晨光再次降臨,卻驅不散“初火營地”上空沉甸甸的陰霾。昨日的戰鬥與混亂留下了深刻的傷痕:東北角的圍牆徹底垮塌,用雜物和沙袋臨時堆砌的屏障顯得脆弱不堪;空氣中瀰漫的血腥味和焦糊味尚未散儘;隨處可見斑駁的血跡和彈孔。人們沉默地忙碌著,搬運材料,照顧傷員,眼神裡殘留著驚恐,但更多是一種麻木的堅韌——彷彿一夜之間,每個人都被迫習慣了災難是生活的一部分。
醫療室內,林硯在藥物輔助和靜淵之鑰的持續滋養下,勉強恢複了些許氣力。他能自己坐起身,靠在墊高的被褥上,雖然每一下呼吸都牽扯著胸腔的悶痛,但至少思考不再被劇痛完全占據。吳醫給他做了簡單檢查,結論依舊不容樂觀:內臟出血雖止,但需要絕對靜養;肋骨裂傷至少需數月才能穩固;最麻煩的是精神力透支引發的神經衰弱和能量反噬後遺症,恢複遙遙無期,且不可再輕易動用能力。

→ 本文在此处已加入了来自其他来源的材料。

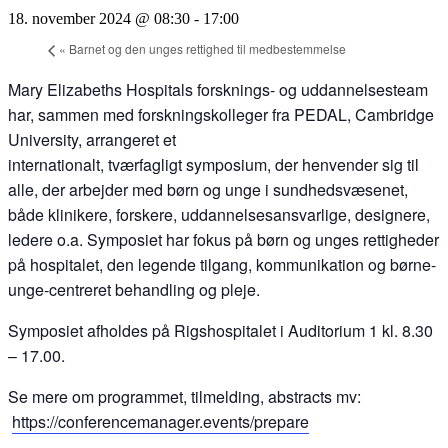
18. november 2024 @ 08:30
-
17:00
«
Barnet og den unges rettighed til medbestemmelse
Mary Elizabeths Hospitals forsknings- og uddannelsesteam
har, sammen med forskningskolleger fra PEDAL, Cambridge
University, arrangeret et
internationalt, tværfagligt symposium, der henvender sig til
alle, der arbejder med børn og unge i sundhedsvæsenet,
både klinikere, forskere, uddannelsesansvarlige, designere,
ledere o.a. Symposiet har fokus på børn og unges rettigheder
på hospitalet, den legende tilgang, kommunikation og børne-
unge-centreret behandling og pleje.
Symposiet afholdes på Rigshospitalet i Auditorium 1 kl. 8.30
– 17.00.
Se mere om programmet, tilmelding, abstracts mv:
https://conferencemanager.events/prepare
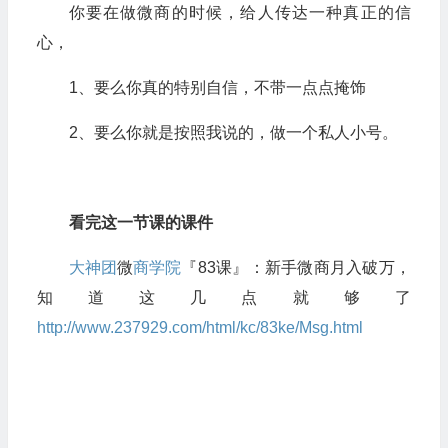
你要在做微商的时候，给人传达一种真正的信
心，
1、要么你真的特别自信，不带一点点掩饰
2、要么你就是按照我说的，做一个私人小号。
看完这一节课的课件
大神团
微
商学院
『83课』：新手微商月入破万，
知道这几点就够了
http://www.237929.com/html/kc/83ke/Msg.html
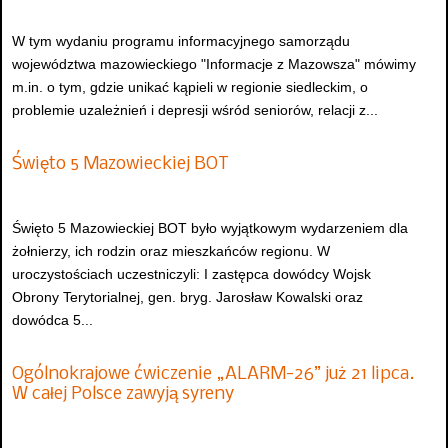
W tym wydaniu programu informacyjnego samorządu
województwa mazowieckiego "Informacje z Mazowsza" mówimy
m.in. o tym, gdzie unikać kąpieli w regionie siedleckim, o
problemie uzależnień i depresji wśród seniorów, relacji z...
Święto 5 Mazowieckiej BOT
Święto 5 Mazowieckiej BOT było wyjątkowym wydarzeniem dla
żołnierzy, ich rodzin oraz mieszkańców regionu. W
uroczystościach uczestniczyli: I zastępca dowódcy Wojsk
Obrony Terytorialnej, gen. bryg. Jarosław Kowalski oraz
dowódca 5...
Ogólnokrajowe ćwiczenie „ALARM-26” już 21 lipca.
W całej Polsce zawyją syreny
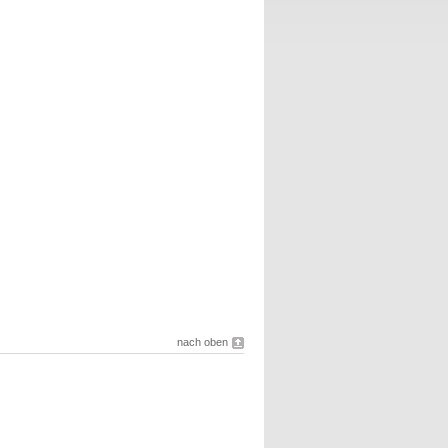
nach oben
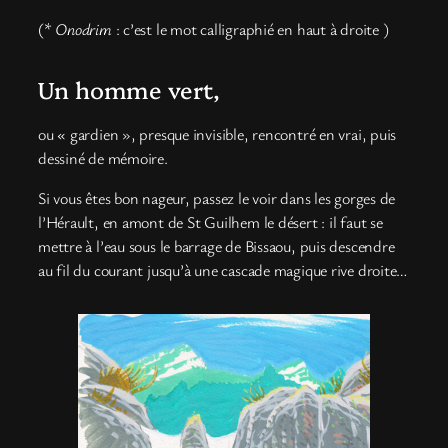
(*
Onodrim
: c’est le mot calligraphié en haut à droite )
Un homme vert,
ou « gardien », presque invisible, rencontré en vrai, puis
dessiné de mémoire.
Si vous êtes bon nageur, passez le voir dans les gorges de
l’Hérault, en amont de St Guilhem le désert : il faut se
mettre à l’eau sous le barrage de Bissaou, puis descendre
au fil du courant jusqu’à une cascade magique rive droite…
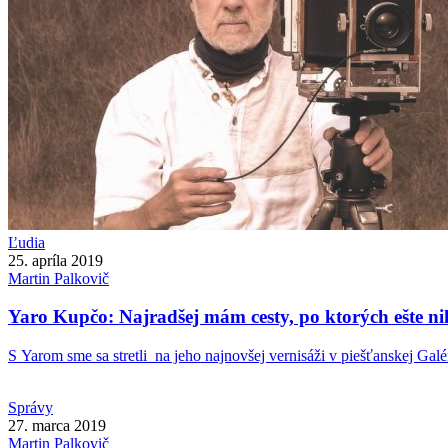
Ľudia
25. apríla 2019
Martin
Palkovič
Yaro Kupčo: Najradšej mám cesty, po ktorých ešte nik
S Yarom sme sa stretli na jeho najnovšej vernisáži v piešťanskej Galéri
Správy
27. marca 2019
Martin
Palkovič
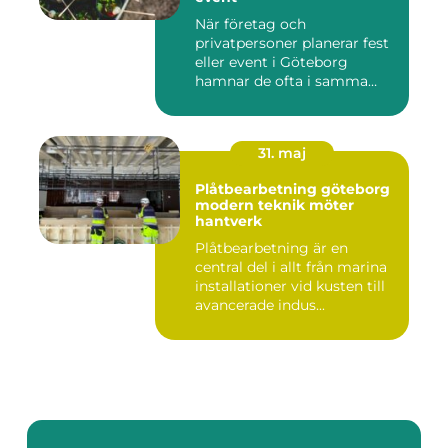
När företag och
privatpersoner planerar fest
eller event i Göteborg
hamnar de ofta i samma
fråga: or...
31. maj
Plåtbearbetning göteborg
modern teknik möter
hantverk
Plåtbearbetning är en
central del i allt från marina
installationer vid kusten till
avancerade indus...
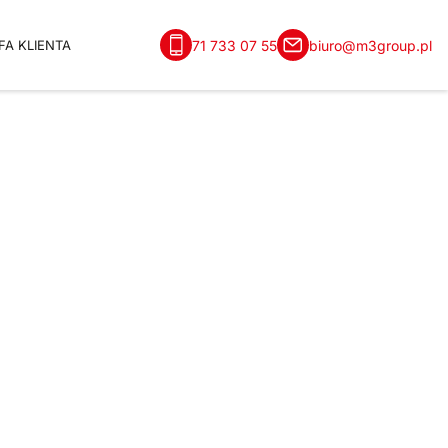
71 733 07 55
biuro@m3group.pl
FA KLIENTA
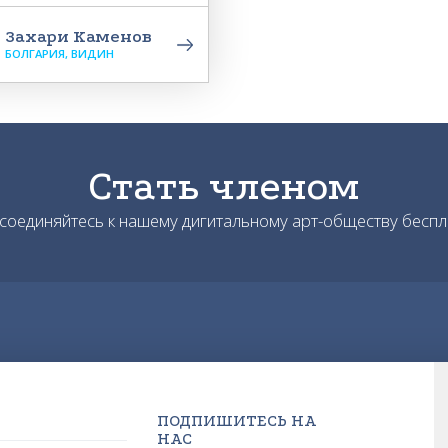
Захари Каменов
БОЛГАРИЯ, ВИДИН
Стать членом
соединяйтесь к нашему дигитальному арт-обществу беспл
ПОДПИШИТЕСЬ НА
НАС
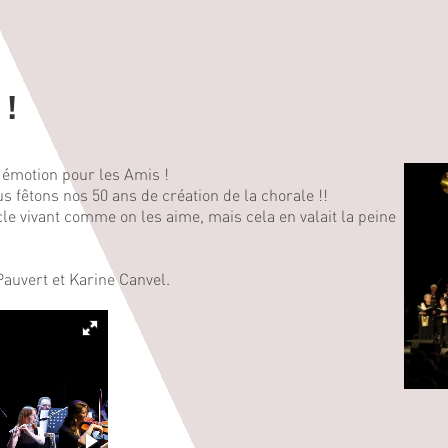
 !
n émotion pour les Amis !
s fêtons nos 50 ans de création de la chorale !!
e vivant comme on les aime, mais cela en valait la peine
Pauvert et Karine Canvel.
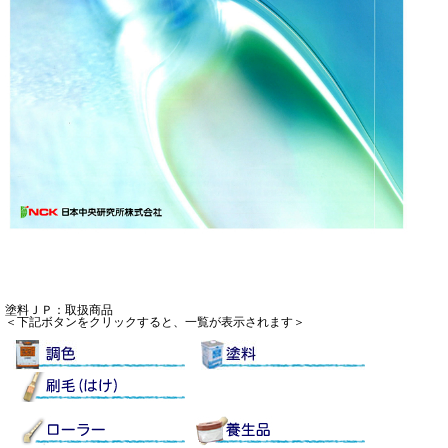
塗料ＪＰ：取扱商品
＜下記ボタンをクリックすると、一覧が表示されます＞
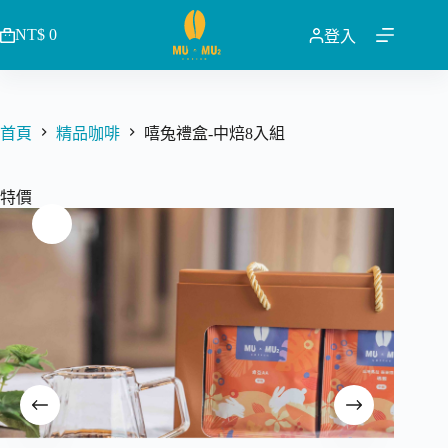
跳
NT$
0
至
登入
購
主
物
要
車
內
容
首頁
精品咖啡
嘻兔禮盒-中焙8入組
特價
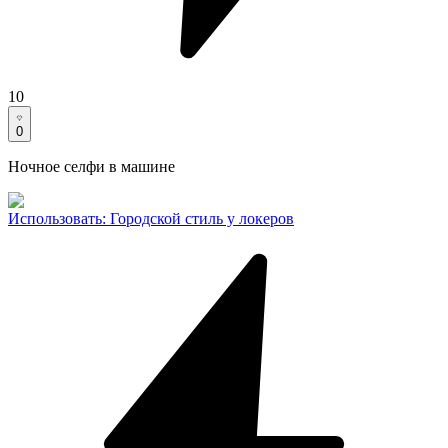
10
0
Ночное селфи в машине
Использовать
:
Городской стиль у локеров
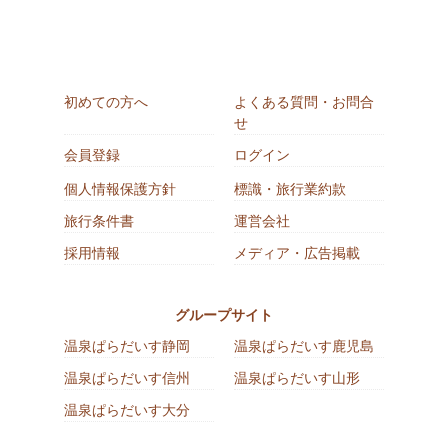
初めての方へ
よくある質問・お問合
せ
会員登録
ログイン
個人情報保護方針
標識・旅行業約款
旅行条件書
運営会社
採用情報
メディア・広告掲載
グループサイト
温泉ぱらだいす静岡
温泉ぱらだいす鹿児島
温泉ぱらだいす信州
温泉ぱらだいす山形
温泉ぱらだいす大分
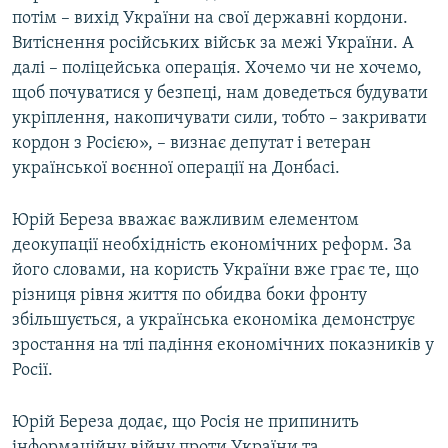
потім – вихід України на свої державні кордони.
Витіснення російських військ за межі України. А
далі – поліцейська операція. Хочемо чи не хочемо,
щоб почуватися у безпеці, нам доведеться будувати
укріплення, накопичувати сили, тобто – закривати
кордон з Росією», – визнає депутат і ветеран
української воєнної операції на Донбасі.
Юрій Береза вважає важливим елементом
деокупації необхідність економічних реформ. За
його словами, на користь України вже грає те, що
різниця рівня життя по обидва боки фронту
збільшується, а українська економіка демонструє
зростання на тлі падіння економічних показників у
Росії.
Юрій Береза додає, що Росія не припинить
інформаційну війну проти України та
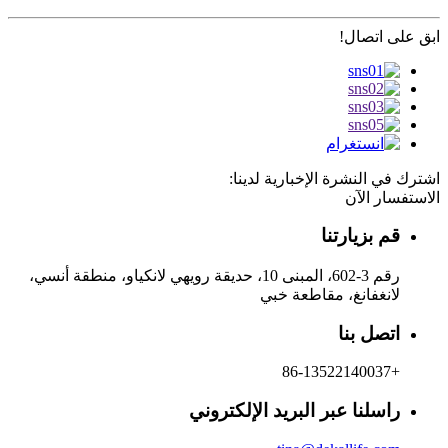
ابق على اتصال!
اشترك في النشرة الإخبارية لدينا:
الاستفسار الآن
قم بزيارتنا
رقم 3-602، المبنى 10، حديقة رويهي لانكياو، منطقة أنسي،
لانغفانغ، مقاطعة خبي
اتصل بنا
+86-13522140037
راسلنا عبر البريد الإلكتروني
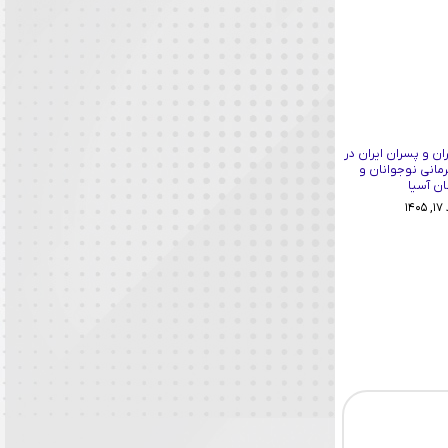
ان و پسران ایران در
رمانی نوجوانان و
ان آسیا
۱۴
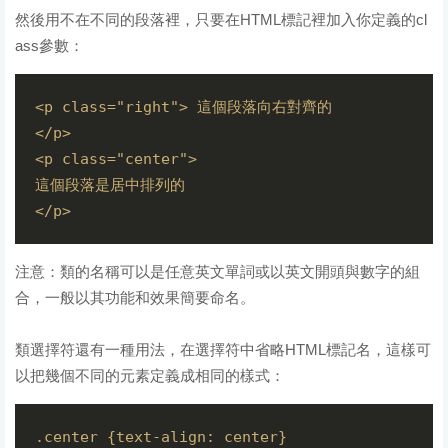
然後用不在不同的段落裡，只要在HTML標記裡加入你定義的cl
ass參數：
<p class="right"> 這個段落向右對齊的

</p> 

<p class="center">

這個段落是居中排列的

“蘇警官的情況暫時穩定,但……右前臂以下,組織壞死的跡象已經很明顯了。”吳醫壓低聲音,臉上寫滿無奈和痛惜,“感染被特效藥壓住,但血液循環無法恢複。如果……如果四十八小時內冇有根本性改善,為了避免敗血癥和壞死蔓延,必須……”他冇說下去,但意思很清楚。
截肢。
這兩個字像冰錐刺進林硯心裡。他閉了閉眼,握住靜淵之鑰的手微微收緊。劍身溫潤,卻無法給予他逆轉生理規律的奇蹟。
“繼續用最好的藥,儘一切可能。”林硯的聲音沙啞卻平穩,“同時……準備手術預案。如果需要,我來簽字。”
吳醫沉重地點點頭,轉身回了隔壁。
林硯的目光落在靜淵之鑰上。他能感覺到,古劍在昨日的極限使用後,光華雖略顯黯淡,但內核的脈動反而更加凝實沉穩,彷彿曆經淬鍊,去除了最後一絲浮華。劍身那些細微的裂紋幾乎完全消失,隻在特定角度下才能看到極淡的、如同瓷器“金繕”修複後留下的、更具美感的痕跡。它不僅修複了,似乎還……成長了?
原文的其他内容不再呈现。